TASK BRIEF
Nothing except the pictures should be left out when you reproduce the listing exactly.

DATA SECTION
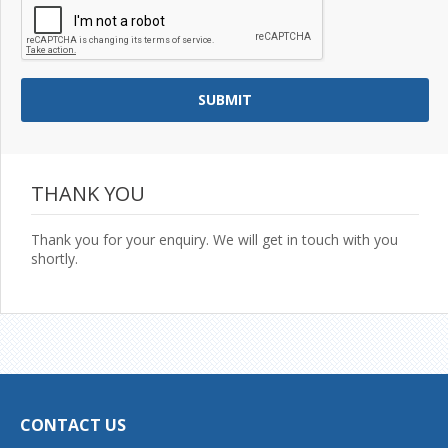
THANK YOU
Thank you for your enquiry. We will get in touch with you
shortly.
CONTACT US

ANSWER SECTION
THANK YOU
Thank you for your enquiry. We will get in touch with you
shortly.
CONTACT US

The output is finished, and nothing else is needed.